Captação e fusões e aquisições

  • YC alum Paragon senões Sementes de US $ 2,5 milhões para plataforma de integração de aplicativos de baixo código. Os investidores incluem Y Combinator, Village Global, Global Founders Capital, Soma Capital e FundersClub.
  • Revolut estende Série D rodada para US $ 580 milhões com US $ 80 milhões em novos fundos. A startup de fintech levantou US $ 500 milhões liderados pelo TCV em uma avaliação de US $ 5,5 bilhões em fevereiro.
  • Huuuge Games adquiriu estúdio de jogos Double Star, Apptopia relatado, citando Gamesindustry.biz. O principal título do estúdio é o jogo Bow Land, que gerou US $ 3,7 mil em compras no aplicativo este ano, informou a empresa.
  • Toppr levanta US $ 46 milhões para expandir sua plataforma de aprendizado on-line na Índia.
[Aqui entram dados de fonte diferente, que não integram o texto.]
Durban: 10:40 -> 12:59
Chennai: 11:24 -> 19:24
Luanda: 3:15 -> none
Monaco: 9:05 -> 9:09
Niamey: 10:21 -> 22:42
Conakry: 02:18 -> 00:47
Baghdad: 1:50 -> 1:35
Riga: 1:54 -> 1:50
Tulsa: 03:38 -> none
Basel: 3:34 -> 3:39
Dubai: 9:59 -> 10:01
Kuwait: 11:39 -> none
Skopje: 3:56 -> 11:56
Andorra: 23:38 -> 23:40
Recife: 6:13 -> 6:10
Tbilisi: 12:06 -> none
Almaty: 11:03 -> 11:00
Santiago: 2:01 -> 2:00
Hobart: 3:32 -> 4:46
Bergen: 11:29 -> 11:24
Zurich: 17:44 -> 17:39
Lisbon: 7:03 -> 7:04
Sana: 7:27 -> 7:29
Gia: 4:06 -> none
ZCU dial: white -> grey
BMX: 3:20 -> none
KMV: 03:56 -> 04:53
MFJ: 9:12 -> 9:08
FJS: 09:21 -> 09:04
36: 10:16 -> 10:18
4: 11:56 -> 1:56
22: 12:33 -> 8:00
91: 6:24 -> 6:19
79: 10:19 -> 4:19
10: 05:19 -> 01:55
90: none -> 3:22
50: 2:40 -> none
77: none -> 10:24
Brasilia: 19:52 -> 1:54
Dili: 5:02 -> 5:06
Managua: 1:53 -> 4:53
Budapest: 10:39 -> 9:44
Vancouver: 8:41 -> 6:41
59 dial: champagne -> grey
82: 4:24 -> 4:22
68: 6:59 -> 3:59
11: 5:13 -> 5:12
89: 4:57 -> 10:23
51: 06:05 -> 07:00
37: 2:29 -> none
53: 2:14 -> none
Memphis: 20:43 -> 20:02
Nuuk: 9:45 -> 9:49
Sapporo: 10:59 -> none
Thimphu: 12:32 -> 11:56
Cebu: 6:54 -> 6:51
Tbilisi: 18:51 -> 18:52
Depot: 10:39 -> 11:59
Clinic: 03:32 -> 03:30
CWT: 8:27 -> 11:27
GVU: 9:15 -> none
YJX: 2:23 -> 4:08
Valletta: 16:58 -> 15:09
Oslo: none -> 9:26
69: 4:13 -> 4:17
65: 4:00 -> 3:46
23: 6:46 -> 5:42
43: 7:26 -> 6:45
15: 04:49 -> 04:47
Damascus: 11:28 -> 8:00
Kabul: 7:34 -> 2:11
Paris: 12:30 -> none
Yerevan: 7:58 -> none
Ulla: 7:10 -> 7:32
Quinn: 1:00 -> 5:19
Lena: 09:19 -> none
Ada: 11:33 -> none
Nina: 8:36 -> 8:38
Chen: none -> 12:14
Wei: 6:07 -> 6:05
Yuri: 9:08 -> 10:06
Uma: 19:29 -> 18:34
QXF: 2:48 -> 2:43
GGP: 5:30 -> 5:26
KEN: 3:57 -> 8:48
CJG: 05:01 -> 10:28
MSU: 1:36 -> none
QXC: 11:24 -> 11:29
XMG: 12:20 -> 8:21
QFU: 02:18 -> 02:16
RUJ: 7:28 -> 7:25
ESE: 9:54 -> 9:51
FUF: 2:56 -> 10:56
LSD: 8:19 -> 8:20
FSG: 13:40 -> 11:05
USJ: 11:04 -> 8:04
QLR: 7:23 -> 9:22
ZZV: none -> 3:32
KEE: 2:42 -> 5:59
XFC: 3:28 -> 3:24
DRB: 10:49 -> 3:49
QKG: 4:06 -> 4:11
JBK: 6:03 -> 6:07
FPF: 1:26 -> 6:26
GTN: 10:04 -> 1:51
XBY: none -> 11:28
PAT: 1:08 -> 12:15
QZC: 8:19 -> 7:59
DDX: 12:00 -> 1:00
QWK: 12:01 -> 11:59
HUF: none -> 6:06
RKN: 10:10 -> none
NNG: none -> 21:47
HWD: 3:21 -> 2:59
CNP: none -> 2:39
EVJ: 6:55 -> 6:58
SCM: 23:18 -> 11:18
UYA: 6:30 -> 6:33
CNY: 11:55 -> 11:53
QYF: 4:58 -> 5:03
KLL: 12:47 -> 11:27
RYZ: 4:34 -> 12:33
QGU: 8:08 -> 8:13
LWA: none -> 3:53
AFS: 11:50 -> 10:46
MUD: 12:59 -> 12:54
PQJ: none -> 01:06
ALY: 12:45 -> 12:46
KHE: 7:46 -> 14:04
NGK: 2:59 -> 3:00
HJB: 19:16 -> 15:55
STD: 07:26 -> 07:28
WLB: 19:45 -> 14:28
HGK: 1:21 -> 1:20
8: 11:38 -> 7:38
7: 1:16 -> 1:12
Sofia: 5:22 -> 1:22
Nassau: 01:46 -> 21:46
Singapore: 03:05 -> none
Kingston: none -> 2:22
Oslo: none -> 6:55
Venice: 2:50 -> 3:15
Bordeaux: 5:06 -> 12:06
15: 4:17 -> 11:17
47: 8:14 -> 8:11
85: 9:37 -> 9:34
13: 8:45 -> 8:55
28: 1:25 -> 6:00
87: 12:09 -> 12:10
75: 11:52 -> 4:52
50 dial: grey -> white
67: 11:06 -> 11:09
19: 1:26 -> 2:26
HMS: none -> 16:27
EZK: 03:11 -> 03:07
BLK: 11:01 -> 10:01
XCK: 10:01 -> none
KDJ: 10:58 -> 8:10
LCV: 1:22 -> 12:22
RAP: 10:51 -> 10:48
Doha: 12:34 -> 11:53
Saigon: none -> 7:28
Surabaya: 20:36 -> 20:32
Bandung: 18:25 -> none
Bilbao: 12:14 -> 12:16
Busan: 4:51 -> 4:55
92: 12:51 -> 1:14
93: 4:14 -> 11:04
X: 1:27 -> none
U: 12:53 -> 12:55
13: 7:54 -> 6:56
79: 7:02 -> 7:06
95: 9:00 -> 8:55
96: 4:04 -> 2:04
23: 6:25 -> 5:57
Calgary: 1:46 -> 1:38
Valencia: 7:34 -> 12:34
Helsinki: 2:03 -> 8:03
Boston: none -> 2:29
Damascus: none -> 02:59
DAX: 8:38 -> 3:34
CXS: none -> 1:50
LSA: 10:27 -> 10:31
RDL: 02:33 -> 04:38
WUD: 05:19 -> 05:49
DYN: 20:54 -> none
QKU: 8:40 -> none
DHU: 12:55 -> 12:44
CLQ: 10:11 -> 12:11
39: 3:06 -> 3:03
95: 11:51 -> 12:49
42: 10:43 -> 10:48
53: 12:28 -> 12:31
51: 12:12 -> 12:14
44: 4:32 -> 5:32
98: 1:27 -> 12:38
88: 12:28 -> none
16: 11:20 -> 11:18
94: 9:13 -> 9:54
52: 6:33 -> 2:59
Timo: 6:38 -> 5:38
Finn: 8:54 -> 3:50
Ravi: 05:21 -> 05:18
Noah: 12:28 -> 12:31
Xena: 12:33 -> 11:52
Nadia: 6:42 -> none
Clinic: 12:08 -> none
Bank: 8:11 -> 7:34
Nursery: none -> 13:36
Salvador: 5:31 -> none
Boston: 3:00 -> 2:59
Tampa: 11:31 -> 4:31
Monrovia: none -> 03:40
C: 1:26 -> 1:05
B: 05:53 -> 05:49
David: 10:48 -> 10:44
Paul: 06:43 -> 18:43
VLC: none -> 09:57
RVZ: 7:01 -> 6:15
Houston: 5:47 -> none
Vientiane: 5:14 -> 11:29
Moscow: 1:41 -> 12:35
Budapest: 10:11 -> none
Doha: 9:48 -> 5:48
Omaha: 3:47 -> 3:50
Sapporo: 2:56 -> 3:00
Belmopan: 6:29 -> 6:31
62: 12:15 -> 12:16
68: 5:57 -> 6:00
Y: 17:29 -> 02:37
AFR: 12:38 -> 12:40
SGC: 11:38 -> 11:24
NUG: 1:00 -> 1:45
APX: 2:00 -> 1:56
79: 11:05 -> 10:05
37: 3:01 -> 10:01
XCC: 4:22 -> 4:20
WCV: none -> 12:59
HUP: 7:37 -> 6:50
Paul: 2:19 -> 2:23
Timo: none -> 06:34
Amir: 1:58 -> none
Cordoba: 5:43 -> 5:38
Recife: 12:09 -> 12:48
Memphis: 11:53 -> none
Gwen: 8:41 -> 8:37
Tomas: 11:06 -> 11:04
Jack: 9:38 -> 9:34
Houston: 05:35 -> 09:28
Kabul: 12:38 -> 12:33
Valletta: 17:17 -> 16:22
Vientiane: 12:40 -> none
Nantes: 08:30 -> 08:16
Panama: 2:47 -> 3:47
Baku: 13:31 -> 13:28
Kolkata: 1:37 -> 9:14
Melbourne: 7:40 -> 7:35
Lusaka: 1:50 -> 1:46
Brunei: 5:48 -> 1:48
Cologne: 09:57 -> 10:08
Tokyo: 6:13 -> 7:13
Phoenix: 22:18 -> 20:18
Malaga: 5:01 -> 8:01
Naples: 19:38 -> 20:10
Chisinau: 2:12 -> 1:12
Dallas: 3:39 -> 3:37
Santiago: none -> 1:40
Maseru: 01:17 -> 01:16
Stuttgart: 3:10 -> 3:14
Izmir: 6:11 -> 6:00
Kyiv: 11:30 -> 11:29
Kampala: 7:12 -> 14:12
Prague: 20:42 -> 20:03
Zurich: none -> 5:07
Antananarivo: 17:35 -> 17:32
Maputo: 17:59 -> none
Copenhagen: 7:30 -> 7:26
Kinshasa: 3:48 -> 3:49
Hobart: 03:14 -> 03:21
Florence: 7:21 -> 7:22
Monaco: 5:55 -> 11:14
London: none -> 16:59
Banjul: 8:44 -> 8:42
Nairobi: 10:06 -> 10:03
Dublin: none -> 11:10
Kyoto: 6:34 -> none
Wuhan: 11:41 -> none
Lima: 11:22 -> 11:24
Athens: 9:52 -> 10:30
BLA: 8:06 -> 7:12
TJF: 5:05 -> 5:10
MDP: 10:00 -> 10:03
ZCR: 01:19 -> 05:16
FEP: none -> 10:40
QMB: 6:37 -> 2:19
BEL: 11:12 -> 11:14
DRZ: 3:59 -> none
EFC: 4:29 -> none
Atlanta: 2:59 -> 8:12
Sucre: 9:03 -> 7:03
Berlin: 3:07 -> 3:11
A Toppr é uma das maiores startups de aprendizado on-line da Índia e oferece aplicativos para iOS, Android e web.
  • Delightree levanta US $ 3 milhões para ajudar os proprietários de negócios de franquia a simplificar suas operações. A startup tem como objetivo transferir grande parte do que atualmente acontece através de caneta e papel para smartphones.

Transferências

Google One

Créditos da imagem: Google

Google introduziu um utilitário móvel pelo serviço de armazenamento em nuvem Google One. O aplicativo fará backup automaticamente do conteúdo do seu telefone, como fotos, vídeos, contatos e eventos da agenda, usando os 15 GB de armazenamento gratuito fornecido com uma Conta do Google.

Vídeo facetune

Créditos da imagem: TechCrunch

Lightricks, a startup por trás uma suíte de aplicativos de edição de fotos e vídeos – incluindo o editor de selfie Facetune 2 – está levando seus recursos de retoque ao vídeo. Hoje, a empresa está lançando Vídeo facetune, um aplicativo de edição de vídeos para selfie, que permite aos usuários retocar e editar seus vídeos de selfie e retrato usando um conjunto de ferramentas com inteligência artificial.